(Beginning of Material for this task)
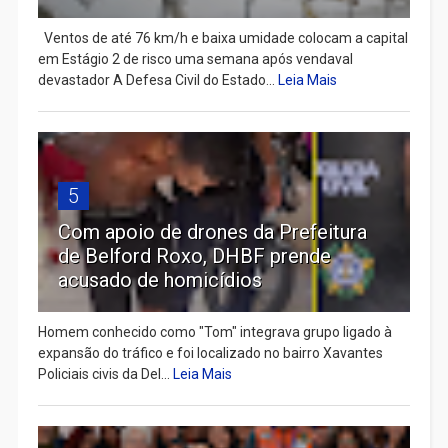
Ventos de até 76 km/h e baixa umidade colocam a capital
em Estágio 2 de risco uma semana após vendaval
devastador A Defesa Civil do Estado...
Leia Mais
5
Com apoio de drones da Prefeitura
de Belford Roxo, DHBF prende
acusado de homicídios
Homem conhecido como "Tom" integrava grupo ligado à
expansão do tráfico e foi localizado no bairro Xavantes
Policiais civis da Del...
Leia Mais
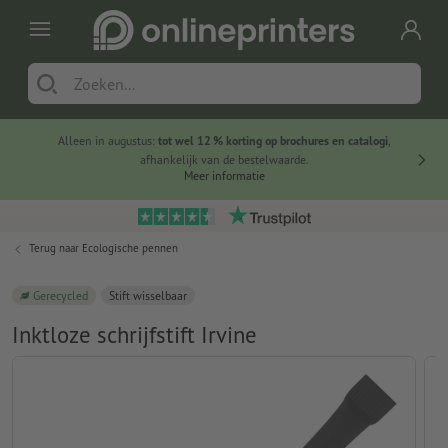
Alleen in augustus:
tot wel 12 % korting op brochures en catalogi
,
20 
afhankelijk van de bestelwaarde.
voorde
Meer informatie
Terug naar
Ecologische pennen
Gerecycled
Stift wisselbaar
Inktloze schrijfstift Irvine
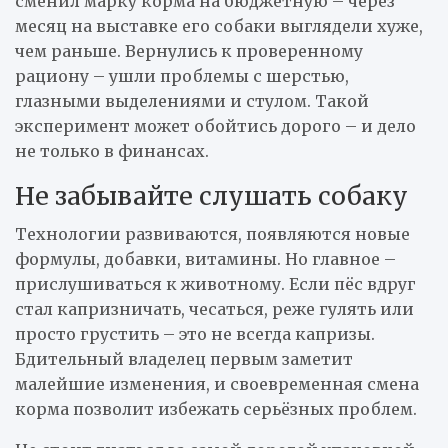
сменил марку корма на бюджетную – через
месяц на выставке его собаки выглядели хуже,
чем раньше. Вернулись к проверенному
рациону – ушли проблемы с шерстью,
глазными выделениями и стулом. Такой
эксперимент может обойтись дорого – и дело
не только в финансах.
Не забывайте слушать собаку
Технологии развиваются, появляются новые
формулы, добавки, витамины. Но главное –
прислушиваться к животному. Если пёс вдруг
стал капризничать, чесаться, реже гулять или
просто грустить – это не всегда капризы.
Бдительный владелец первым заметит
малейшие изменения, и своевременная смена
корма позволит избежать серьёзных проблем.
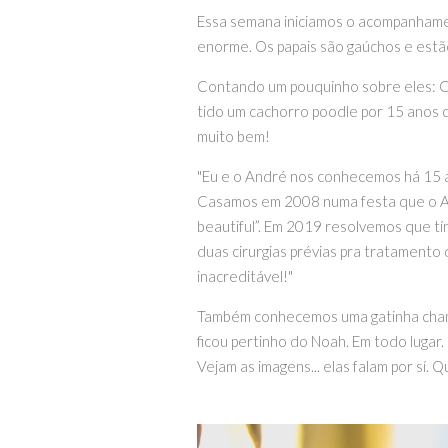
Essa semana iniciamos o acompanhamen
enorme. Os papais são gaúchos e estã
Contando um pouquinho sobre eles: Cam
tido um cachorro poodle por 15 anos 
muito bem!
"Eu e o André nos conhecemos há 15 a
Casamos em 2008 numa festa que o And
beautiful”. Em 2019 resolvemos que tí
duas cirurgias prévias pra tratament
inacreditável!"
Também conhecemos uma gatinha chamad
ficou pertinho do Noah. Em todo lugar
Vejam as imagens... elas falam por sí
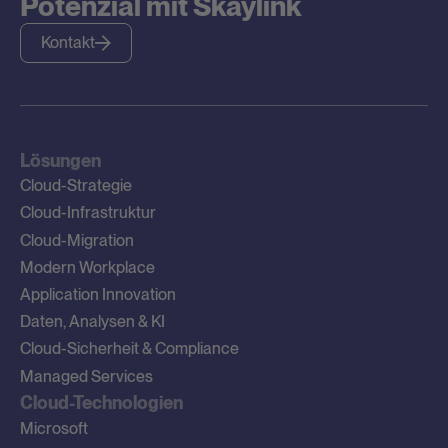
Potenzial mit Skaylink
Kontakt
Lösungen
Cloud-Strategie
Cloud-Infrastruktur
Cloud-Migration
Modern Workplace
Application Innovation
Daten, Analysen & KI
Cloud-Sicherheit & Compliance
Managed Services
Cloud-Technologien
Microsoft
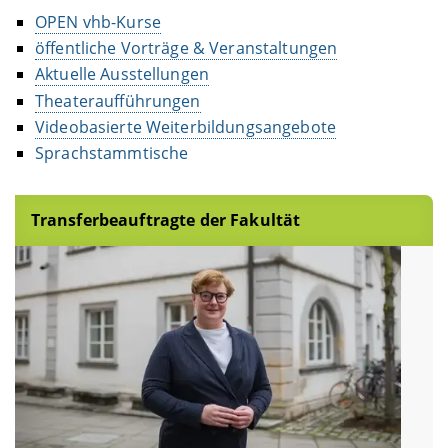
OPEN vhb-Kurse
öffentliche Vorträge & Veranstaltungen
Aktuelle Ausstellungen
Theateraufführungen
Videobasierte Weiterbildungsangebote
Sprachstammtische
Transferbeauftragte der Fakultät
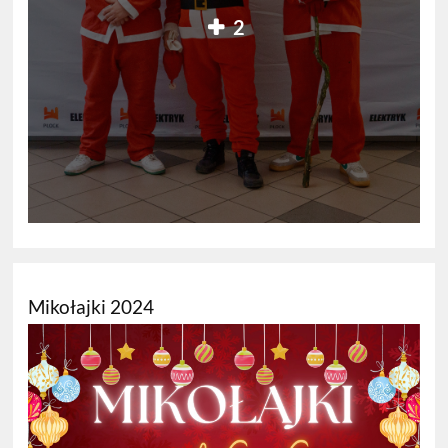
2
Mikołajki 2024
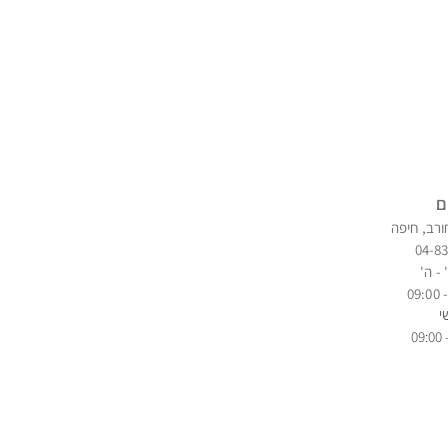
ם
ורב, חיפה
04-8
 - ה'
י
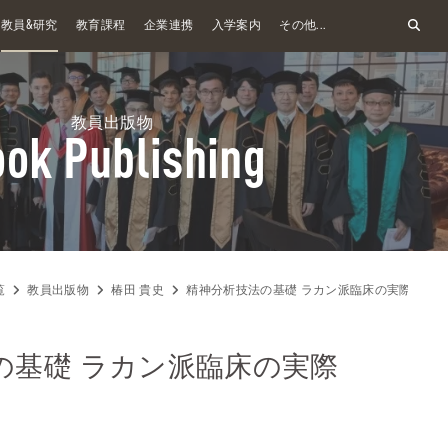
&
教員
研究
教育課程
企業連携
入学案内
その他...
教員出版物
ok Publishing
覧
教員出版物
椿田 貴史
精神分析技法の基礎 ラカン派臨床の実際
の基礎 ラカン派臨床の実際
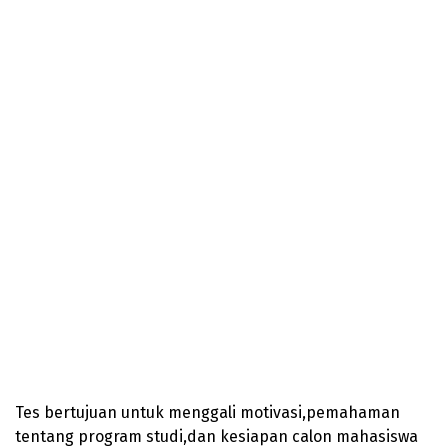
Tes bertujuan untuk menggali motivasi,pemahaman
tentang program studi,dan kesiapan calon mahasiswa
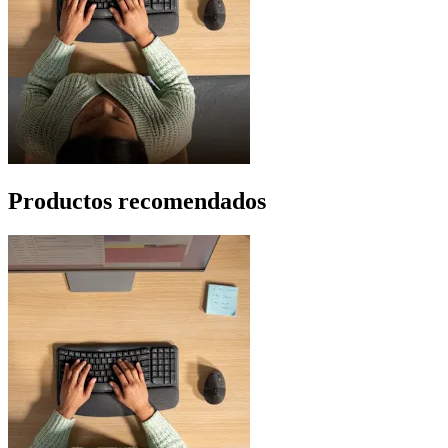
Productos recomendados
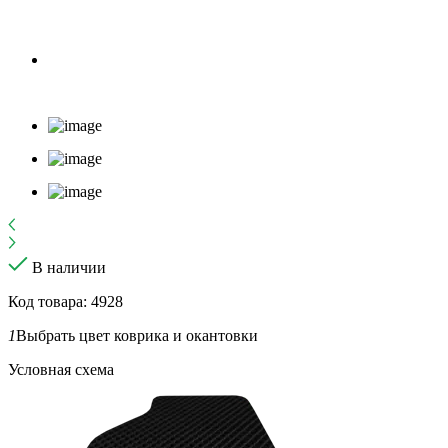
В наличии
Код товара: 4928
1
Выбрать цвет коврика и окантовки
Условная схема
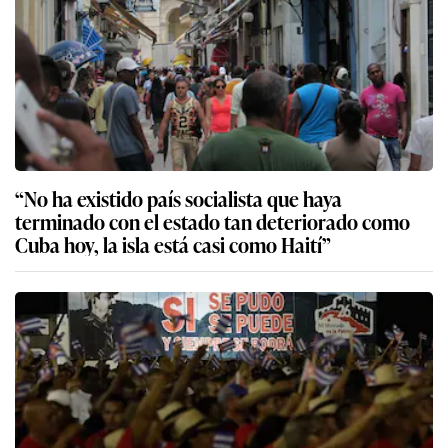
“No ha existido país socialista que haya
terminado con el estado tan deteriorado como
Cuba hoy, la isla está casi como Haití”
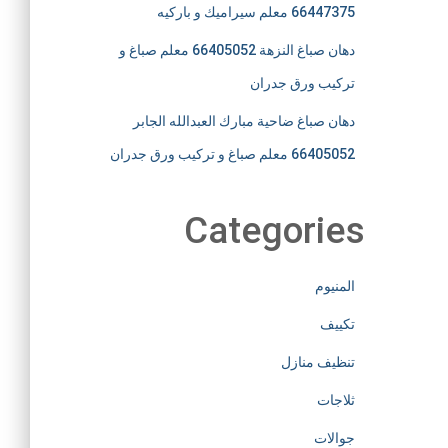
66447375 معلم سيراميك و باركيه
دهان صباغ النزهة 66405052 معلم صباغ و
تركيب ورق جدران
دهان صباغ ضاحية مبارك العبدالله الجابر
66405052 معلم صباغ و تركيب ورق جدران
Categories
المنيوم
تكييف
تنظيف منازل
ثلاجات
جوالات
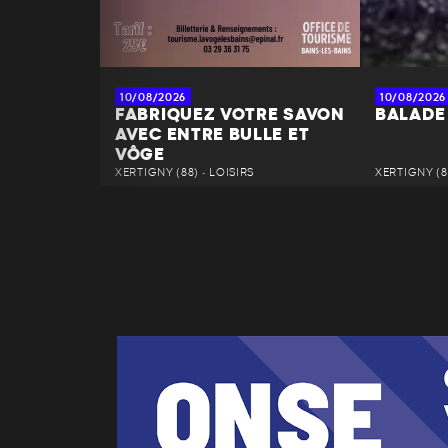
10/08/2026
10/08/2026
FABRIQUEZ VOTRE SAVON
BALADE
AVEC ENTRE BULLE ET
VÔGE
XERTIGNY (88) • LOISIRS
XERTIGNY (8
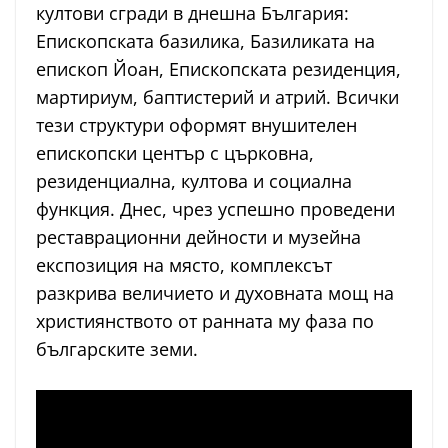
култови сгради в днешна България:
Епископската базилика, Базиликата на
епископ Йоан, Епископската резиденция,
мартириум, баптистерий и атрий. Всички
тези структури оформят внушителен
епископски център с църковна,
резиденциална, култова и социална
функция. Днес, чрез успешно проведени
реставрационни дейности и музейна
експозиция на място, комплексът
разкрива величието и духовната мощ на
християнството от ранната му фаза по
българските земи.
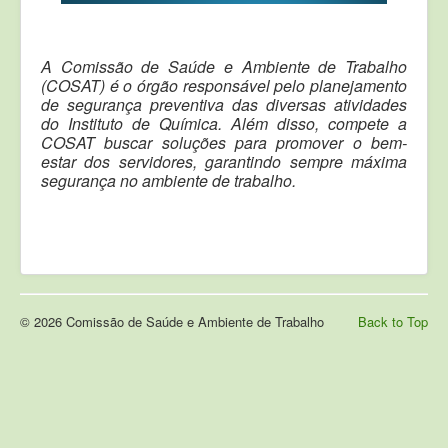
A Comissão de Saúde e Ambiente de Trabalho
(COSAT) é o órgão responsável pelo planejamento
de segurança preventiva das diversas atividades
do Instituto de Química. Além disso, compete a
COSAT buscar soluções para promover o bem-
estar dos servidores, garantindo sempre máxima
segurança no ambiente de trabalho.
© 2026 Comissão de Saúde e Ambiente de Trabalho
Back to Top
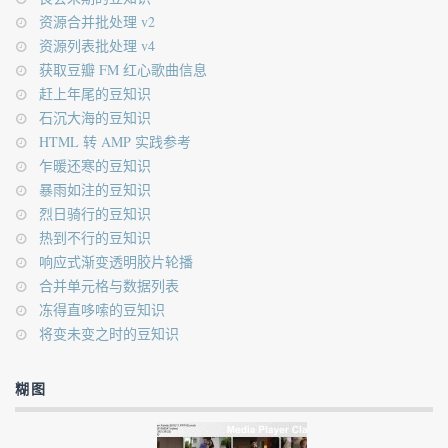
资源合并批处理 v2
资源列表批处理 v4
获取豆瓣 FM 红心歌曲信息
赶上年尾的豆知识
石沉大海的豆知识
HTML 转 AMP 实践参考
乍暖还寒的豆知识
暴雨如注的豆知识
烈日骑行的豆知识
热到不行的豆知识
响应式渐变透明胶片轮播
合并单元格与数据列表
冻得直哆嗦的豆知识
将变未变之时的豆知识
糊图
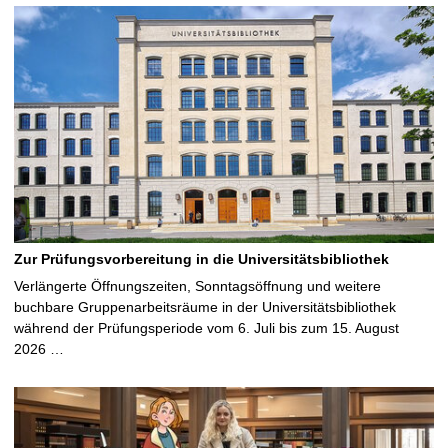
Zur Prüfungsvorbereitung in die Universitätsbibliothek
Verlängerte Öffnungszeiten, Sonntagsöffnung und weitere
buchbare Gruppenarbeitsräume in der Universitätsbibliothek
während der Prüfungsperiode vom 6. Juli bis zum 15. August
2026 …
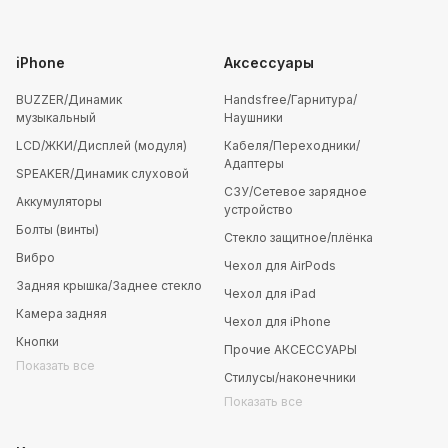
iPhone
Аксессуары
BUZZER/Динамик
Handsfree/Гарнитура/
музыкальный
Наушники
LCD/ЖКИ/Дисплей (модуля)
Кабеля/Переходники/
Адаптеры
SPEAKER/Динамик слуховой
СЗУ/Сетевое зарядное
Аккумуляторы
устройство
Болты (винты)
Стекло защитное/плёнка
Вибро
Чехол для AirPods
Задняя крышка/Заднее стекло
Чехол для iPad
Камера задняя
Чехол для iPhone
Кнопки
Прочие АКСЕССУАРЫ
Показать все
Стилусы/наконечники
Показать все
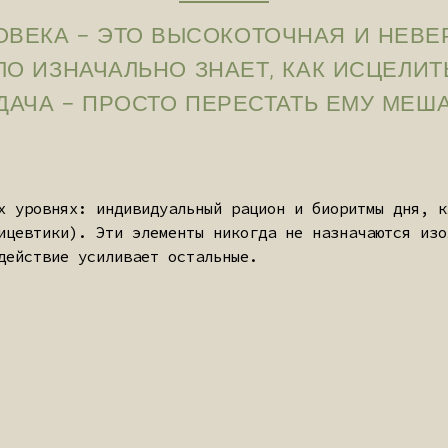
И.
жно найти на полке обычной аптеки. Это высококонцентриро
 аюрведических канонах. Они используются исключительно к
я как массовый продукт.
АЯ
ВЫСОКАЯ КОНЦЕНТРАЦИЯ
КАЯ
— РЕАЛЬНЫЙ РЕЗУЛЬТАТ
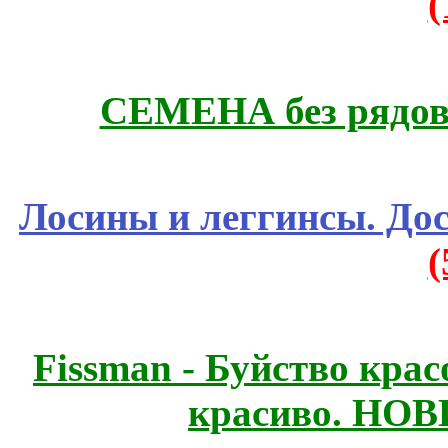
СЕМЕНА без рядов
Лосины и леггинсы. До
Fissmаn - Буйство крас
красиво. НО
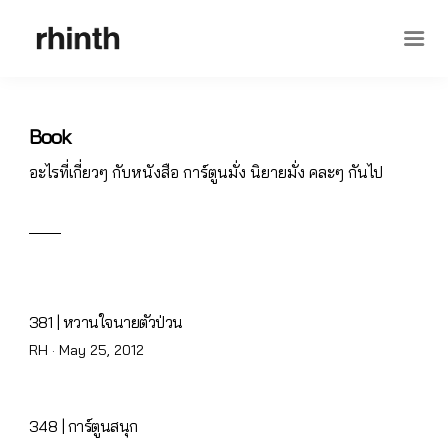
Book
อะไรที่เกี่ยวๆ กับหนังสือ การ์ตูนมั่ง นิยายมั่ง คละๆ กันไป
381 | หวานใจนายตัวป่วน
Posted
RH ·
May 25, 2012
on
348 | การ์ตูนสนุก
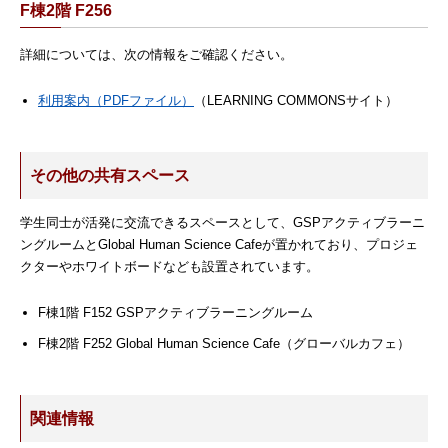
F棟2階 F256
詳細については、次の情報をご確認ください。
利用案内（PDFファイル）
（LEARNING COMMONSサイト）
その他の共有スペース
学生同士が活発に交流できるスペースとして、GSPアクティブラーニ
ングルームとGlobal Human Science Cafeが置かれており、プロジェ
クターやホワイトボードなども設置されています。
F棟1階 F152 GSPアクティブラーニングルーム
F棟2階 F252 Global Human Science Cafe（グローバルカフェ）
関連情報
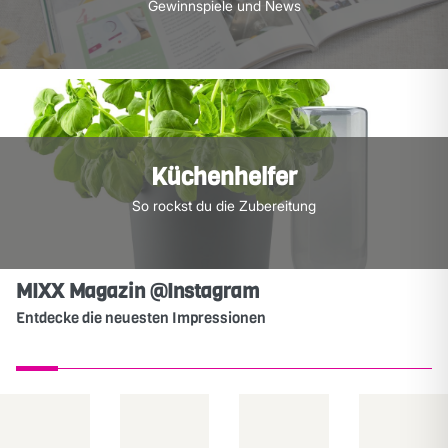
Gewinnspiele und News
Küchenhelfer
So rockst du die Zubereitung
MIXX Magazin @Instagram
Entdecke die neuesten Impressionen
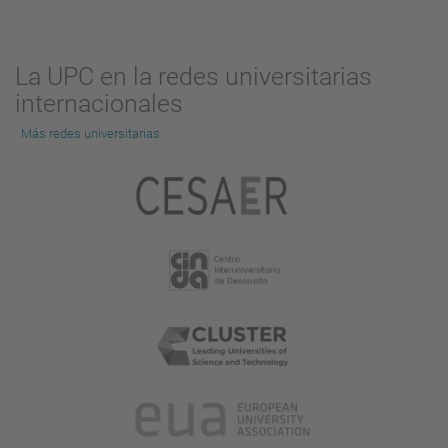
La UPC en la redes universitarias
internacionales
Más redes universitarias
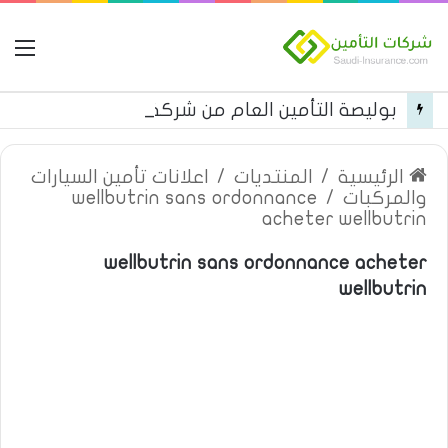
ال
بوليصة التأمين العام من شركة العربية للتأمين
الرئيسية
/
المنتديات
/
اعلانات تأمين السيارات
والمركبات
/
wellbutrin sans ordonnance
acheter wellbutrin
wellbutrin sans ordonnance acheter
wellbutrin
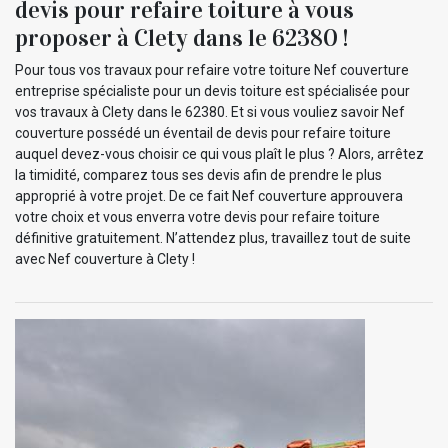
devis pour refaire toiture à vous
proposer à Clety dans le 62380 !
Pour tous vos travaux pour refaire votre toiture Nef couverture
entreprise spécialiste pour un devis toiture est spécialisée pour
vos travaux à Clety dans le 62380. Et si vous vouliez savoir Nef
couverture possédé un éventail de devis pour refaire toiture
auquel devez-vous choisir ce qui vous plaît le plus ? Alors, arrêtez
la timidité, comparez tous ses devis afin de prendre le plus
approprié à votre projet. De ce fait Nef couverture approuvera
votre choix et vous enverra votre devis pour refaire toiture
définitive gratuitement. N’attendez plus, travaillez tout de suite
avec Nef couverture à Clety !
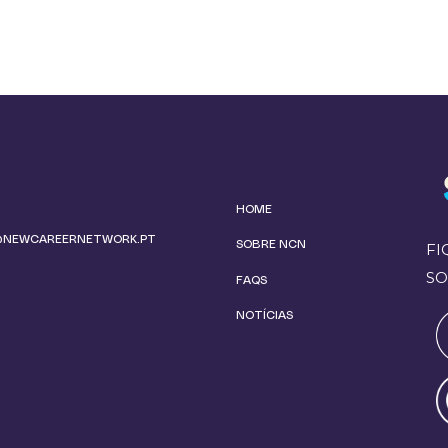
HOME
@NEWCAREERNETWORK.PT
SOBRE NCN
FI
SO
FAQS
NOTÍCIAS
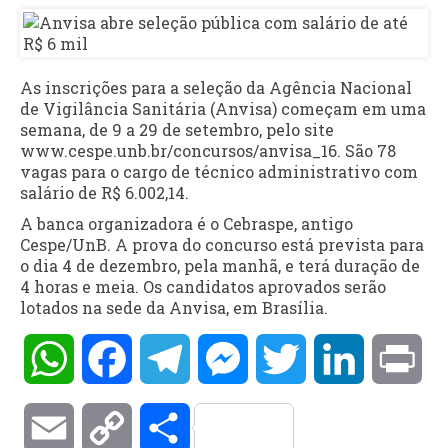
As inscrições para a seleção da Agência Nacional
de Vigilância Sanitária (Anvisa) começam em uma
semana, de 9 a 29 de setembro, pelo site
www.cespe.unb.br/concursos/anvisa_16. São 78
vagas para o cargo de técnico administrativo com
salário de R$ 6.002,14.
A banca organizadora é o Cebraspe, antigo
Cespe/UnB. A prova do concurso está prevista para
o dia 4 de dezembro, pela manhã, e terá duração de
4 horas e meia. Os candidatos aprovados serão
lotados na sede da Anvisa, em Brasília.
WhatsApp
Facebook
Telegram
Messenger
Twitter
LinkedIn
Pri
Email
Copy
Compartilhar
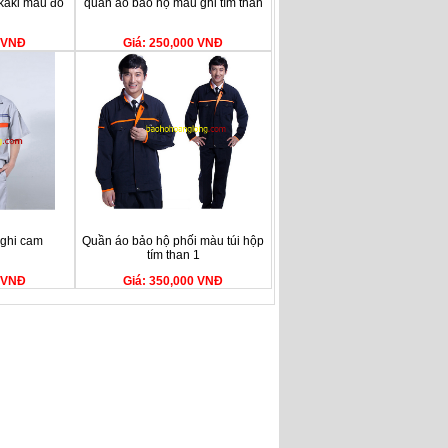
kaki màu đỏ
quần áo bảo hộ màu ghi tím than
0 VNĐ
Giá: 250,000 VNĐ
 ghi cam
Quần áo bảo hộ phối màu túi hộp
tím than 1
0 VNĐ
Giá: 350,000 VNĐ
(End of Material for this task)
**Your assignment:**
Retype the lines above exactly as they appear, from the line containing "Лосины и леггинсы. До" through the line containing "Gewinnspiele und News", and leave out any pictures.

**Exercise response:**
Лосины и леггинсы. До
Fissmаn - Буйство крас
красиво. НО
Book
อะไรที่เกี่ยวๆ กับหนังสือ การ์ตูนมั่ง นิยายมั่ง คละๆ กันไป
381 | หวานใจนายตัวป่วน
Posted
RH ·
May 25, 2012
on
348 | การ์ตูนสนุก
F棟2階 F256
詳細については、次の情報をご確認ください。
利用案内（PDFファイル）
（LEARNING COMMONSサイト）
その他の共有スペース
学生同士が活発に交流できるスペースとして、GSPアクティブラーニ
ングルームとGlobal Human Science Cafeが置かれており、プロジェ
クターやホワイトボードなども設置されています。
F棟1階 F152 GSPアクティブラーニングルーム
F棟2階 F252 Global Human Science Cafe（グローバルカフェ）
関連情報
Gewinnspiele und News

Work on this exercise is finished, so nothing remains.